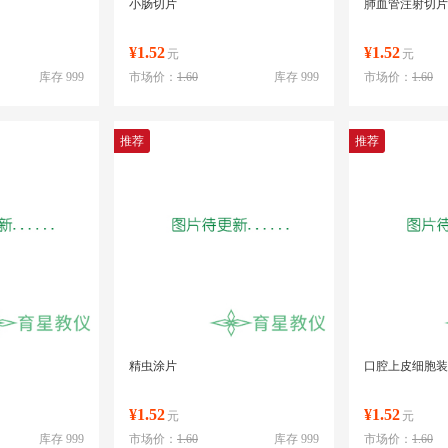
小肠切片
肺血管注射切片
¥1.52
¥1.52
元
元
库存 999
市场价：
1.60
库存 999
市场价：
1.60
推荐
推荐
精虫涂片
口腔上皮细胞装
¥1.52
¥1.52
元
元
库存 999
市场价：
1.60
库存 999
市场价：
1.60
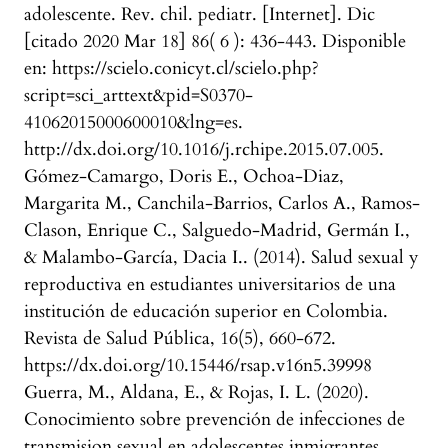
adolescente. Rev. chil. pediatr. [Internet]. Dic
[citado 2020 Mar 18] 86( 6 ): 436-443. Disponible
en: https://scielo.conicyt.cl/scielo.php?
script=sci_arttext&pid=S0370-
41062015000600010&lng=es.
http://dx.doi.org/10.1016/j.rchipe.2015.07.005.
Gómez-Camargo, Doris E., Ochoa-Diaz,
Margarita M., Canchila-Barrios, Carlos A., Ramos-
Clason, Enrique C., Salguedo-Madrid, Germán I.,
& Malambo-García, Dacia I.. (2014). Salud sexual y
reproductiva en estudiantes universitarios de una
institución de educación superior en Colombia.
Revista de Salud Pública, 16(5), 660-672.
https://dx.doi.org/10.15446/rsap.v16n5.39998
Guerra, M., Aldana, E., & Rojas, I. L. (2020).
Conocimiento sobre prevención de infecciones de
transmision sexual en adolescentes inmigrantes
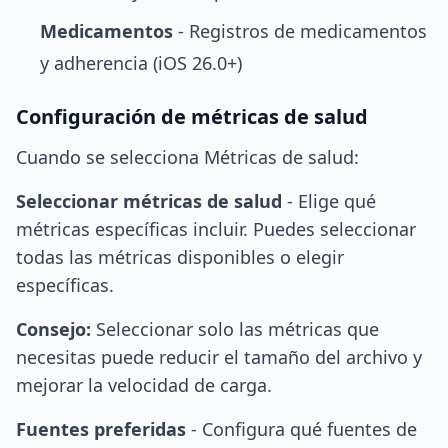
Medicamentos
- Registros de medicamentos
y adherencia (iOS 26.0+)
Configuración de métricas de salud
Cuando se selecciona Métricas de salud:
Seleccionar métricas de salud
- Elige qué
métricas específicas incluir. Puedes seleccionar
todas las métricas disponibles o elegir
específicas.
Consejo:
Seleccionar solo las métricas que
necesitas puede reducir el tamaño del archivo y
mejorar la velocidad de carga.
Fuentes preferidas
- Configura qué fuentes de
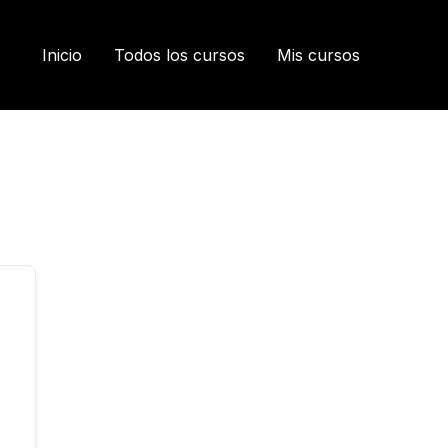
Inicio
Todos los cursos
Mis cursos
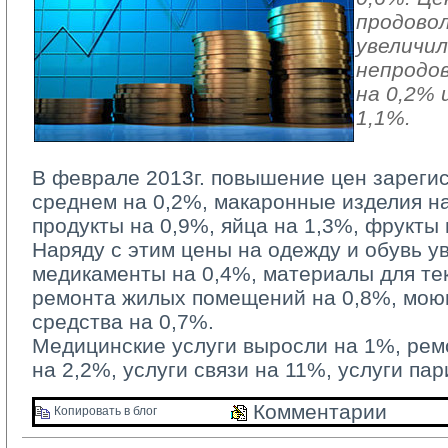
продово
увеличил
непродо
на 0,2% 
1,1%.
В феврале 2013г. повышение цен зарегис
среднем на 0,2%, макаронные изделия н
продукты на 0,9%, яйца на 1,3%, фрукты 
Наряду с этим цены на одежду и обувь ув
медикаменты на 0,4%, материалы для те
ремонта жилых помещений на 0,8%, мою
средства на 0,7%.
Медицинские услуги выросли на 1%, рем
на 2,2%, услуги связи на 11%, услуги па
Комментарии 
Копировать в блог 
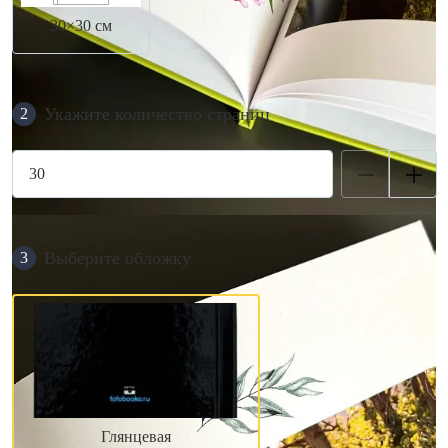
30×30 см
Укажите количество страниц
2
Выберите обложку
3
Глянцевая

★ ★ ★

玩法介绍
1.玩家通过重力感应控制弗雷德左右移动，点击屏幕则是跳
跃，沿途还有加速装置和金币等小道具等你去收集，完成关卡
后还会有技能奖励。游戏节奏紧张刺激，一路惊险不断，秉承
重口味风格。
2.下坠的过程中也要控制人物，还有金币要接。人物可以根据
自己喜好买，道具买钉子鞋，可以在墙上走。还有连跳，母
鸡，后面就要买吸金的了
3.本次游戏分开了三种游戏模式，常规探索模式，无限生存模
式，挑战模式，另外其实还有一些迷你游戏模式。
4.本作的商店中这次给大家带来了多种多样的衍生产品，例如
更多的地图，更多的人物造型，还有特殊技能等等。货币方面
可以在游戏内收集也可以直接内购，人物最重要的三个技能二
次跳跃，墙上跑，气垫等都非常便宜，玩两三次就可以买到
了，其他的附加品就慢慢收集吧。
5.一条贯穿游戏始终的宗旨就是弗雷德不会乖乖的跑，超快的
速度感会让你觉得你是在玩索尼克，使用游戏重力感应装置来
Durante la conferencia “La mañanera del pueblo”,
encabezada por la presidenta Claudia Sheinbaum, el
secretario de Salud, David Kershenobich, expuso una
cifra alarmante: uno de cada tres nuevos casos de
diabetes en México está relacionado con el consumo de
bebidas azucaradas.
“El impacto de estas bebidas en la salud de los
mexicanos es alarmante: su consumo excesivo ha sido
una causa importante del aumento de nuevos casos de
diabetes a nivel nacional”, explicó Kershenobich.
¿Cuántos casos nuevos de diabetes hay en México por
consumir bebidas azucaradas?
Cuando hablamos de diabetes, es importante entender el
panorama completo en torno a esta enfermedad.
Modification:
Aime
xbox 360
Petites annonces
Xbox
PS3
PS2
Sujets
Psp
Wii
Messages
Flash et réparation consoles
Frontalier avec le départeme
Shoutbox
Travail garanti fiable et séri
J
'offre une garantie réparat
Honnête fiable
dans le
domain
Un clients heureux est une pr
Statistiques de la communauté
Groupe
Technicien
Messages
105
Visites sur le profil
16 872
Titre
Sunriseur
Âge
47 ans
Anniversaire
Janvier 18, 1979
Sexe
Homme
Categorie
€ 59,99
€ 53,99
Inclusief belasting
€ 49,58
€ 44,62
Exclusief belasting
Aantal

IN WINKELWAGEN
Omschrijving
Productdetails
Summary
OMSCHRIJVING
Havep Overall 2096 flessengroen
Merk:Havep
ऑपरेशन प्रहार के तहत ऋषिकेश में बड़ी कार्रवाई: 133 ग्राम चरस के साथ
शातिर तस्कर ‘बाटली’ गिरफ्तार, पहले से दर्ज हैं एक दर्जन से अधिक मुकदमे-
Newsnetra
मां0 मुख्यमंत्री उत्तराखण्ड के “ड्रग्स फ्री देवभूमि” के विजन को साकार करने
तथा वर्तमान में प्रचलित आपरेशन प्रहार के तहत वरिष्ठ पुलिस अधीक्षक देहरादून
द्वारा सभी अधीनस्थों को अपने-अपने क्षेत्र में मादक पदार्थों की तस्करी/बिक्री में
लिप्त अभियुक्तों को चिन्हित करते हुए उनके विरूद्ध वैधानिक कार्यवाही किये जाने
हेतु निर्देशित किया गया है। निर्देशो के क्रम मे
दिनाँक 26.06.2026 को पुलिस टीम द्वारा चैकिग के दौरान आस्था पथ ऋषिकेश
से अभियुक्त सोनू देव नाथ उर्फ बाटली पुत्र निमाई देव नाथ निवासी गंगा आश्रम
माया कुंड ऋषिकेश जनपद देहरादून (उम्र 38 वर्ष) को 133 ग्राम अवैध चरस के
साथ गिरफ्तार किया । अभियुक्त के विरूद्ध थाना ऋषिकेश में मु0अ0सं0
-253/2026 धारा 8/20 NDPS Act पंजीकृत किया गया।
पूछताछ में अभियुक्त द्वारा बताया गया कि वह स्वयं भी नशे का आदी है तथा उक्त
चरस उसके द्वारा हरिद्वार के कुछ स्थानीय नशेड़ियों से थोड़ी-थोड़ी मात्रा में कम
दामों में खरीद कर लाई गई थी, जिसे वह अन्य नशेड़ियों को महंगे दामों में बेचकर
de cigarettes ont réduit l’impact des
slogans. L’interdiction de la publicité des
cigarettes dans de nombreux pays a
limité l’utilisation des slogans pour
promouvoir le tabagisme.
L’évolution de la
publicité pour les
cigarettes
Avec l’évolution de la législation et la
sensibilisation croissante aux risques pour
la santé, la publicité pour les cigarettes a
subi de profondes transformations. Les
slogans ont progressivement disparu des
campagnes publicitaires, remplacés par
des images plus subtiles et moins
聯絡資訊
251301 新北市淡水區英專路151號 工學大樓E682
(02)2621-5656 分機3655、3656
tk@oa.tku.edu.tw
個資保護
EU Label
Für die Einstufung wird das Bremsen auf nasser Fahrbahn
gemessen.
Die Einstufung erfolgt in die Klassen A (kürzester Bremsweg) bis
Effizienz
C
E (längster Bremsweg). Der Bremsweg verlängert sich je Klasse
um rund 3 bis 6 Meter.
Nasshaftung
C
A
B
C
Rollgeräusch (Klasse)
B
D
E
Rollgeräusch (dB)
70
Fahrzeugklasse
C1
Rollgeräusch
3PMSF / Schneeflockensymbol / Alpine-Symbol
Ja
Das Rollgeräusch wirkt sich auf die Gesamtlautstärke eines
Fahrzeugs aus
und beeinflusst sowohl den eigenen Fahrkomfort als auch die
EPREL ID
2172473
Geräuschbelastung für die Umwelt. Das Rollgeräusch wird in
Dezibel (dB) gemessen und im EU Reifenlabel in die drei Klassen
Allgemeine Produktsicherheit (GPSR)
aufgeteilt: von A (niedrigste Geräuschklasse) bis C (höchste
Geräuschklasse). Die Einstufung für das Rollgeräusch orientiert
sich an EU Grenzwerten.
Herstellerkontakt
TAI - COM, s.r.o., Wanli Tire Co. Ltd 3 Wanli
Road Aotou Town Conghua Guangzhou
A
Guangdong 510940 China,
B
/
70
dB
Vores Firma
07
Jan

★ ★ ★

◆ About this task
Copy out only the lines of the records above from the one with "продукты на 0,9%, яйца на 1,3%, фрукты" through the one with "на 2,2%, услуги связи на 11%, услуги па", exactly as they stand, both included.

◆ Your response
продукты на 0,9%, яйца на 1,3%, фрукты 
Наряду с этим цены на одежду и обувь ув
медикаменты на 0,4%, материалы для те
ремонта жилых помещений на 0,8%, мою
средства на 0,7%.
Медицинские услуги выросли на 1%, рем
на 2,2%, услуги связи на 11%, услуги па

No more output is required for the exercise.